So hatten Petra und ich genug Zeit, um einen ersten Eindruck zu gewinnen. Aus der Gruppe löste sich ein Junge, der die anderen mit seiner Größe überragte, was er für sich auch gleich als Machtmonopol betrachten könnte.
Er legte sich mit einem anderen Jungen an, der ihm gerade in die Quere kam. Er beschimpfte ihn wortgewaltig mit Dummkopf und anderen Ausdrücken. Und dieser wusste grad gar nicht, wie ihm geschah.
Das reizte mich. Wir trafen uns bald darauf in großer Runde und bei der Begrüßung fragte ich die Kinder, ob hier jemand in der Gruppe etwa ein Dummkopf sei. Alle verneinten. Ich sprach diesen Jungen an und erzählte von meiner Beobachtung. Ich sagte ihm auch, dass wir in meiner Kindheit früher sagten, wenn uns einer beleidigte: Was man sagt, dass ist man selber… (der Spruch geht noch weiter – kennen Sie ihn?).

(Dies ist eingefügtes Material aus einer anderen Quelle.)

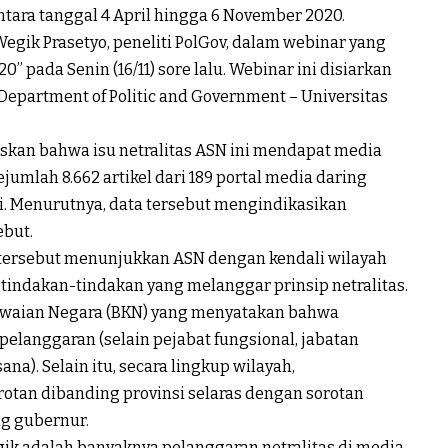
tara tanggal 4 April hingga 6 November 2020.
Wegik Prasetyo, peneliti PolGov, dalam webinar yang
0” pada Senin (16/11) sore lalu. Webinar ini disiarkan
Department of Politic and Government – Universitas
askan bahwa isu netralitas ASN ini mendapat media
ejumlah 8.662 artikel dari 189 portal media daring
. Menurutnya, data tersebut mengindikasikan
ebut.
 tersebut menunjukkan ASN dengan kendali wilayah
tindakan-tindakan yang melanggar prinsip netralitas.
gawaian Negara (BKN) yang menyatakan bahwa
elanggaran (selain pejabat fungsional, jabatan
na). Selain itu, secara lingkup wilayah,
otan dibanding provinsi selaras dengan sorotan
ng gubernur.
ik adalah banyaknya pelanggaran netralitas di media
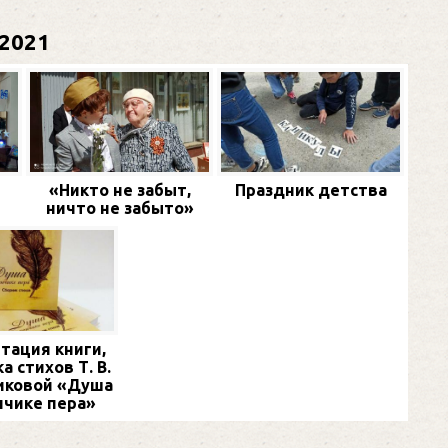
2021
«Никто не забыт,
Праздник детства
ничто не забыто»
тация книги,
а стихов Т. В.
иковой «Душа
нчике пера»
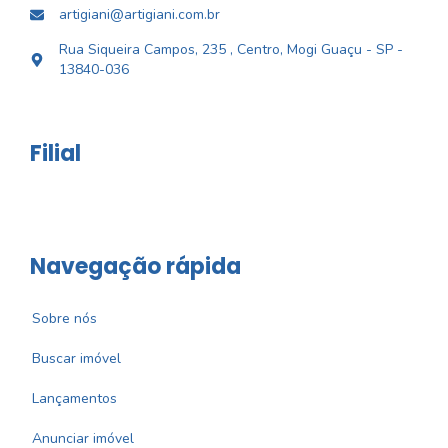
artigiani@artigiani.com.br
Rua Siqueira Campos, 235 , Centro, Mogi Guaçu - SP -
13840-036
Filial
Navegação rápida
Sobre nós
Buscar imóvel
Lançamentos
Anunciar imóvel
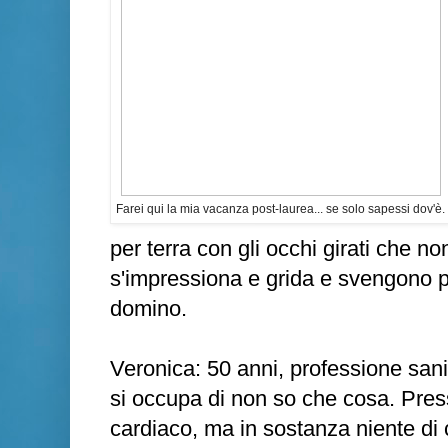
Farei qui la mia vacanza post-laurea... se solo sapessi dov'è.
per terra con gli occhi girati che no
s'impressiona e grida e svengono pur
domino.
Veronica: 50 anni, professione sani
si occupa di non so che cosa. Pres
cardiaco, ma in sostanza niente di 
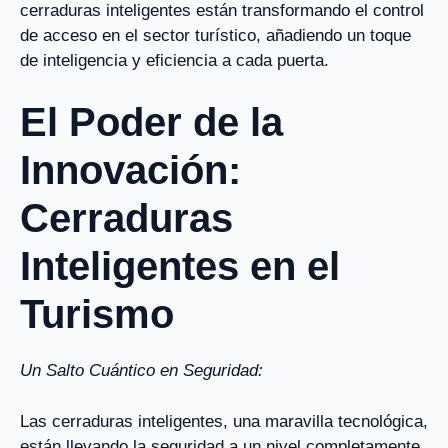
cerraduras inteligentes están transformando el control
de acceso en el sector turístico, añadiendo un toque
de inteligencia y eficiencia a cada puerta.
El Poder de la
Innovación:
Cerraduras
Inteligentes en el
Turismo
Un Salto Cuántico en Seguridad:
Las cerraduras inteligentes, una maravilla tecnológica,
están llevando la seguridad a un nivel completamente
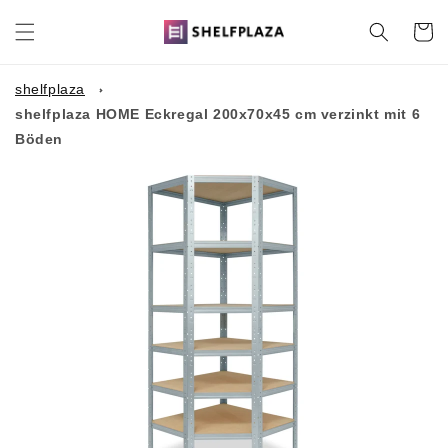
Direkt
zum
Warenko
Inhalt
shelfplaza
shelfplaza HOME Eckregal 200x70x45 cm verzinkt mit 6
Böden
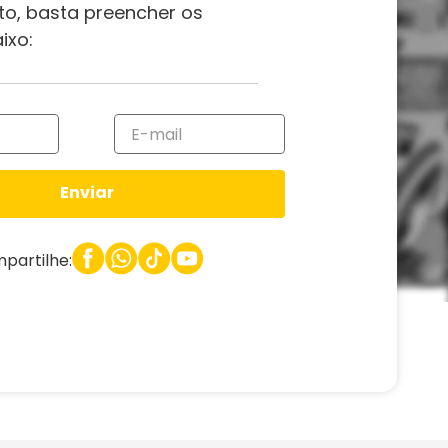
to, basta preencher os
ixo:
Enviar
partilhe:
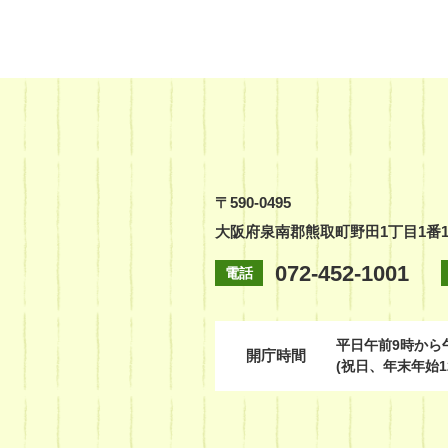
〒590-0495
大阪府泉南郡熊取町野田1丁目1番
072-452-1001
電話
平日
午前9時から
開庁時間
(祝日、年末年始1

Mich hat dieser Satz immer beruhigt, weil er das Gesagte von mir wegnahm.
Jetzt kam mein Wagnis. Ich stellte mich hinter Martin (Name geändert), legte eine Hand auf seine Schulter und eine etwas weiter nach unten in die Nähe seines Herzens, so dass ich seinen schnellen Herzschlag wahrnehmen konnte und fragte die Kinder, ob sie Martin für einen Dummkopf hielten. Sie schrieen alle ganz laut: „ja“. Ich wiederholte daraufhin ganz langsam noch einmal meinen Satz: „Hört mal, seid ihr euch ganz sicher, dass Martin ein Dummkopf ist“? – Kurze Stille. Daraufhin eine eindeutig klare Antwort von allen: NEIN. Na, sagte ich, da sind wir ja doch alle einer Meinung. Ich halte ihn auch nicht für einen Dummkopf. Ich glaube, er ist klug und warmherzig.
Ich fragte Martin, ob er nicht Lust hätte, Petra und mir alle Kinder einzeln vorzustellen und dabei solle er sich überlegen, was er denn von diesem Kind bereits Besonderes wüsste. Er stellte sich hinter jedes Kind, berührte es an den Schultern, stellte es vor und mit unglaublicher Freude im Ausdruck wusste er auch über jeden eine besondere Eigenschaft zu nennen. Sie werden es ahnen. Für diesen Jungen wurde der Vormittag zu einem besonderen Erlebnis ohne weitere nennenswerten negativen „Aufmerksamkeitsgesuche“.
Es blieb genug Zeit für vertrauensbildende Spiele, Bewegungsspiele, das Finden eines Schatzes und es blieb auch noch Zeit, um am Feuer sein Stockbrot zu braten und gemeinsam zu singen oder einer Geschichte zu lauschen.
Die LehrerInnen bedankten sich, für die Möglichkeit sich ein wenig zurücknehmen und in die Beobachterrolle schlüpfen zu können. Sie hätten so die Kinder noch einmal ganz anders wahrnehmen können.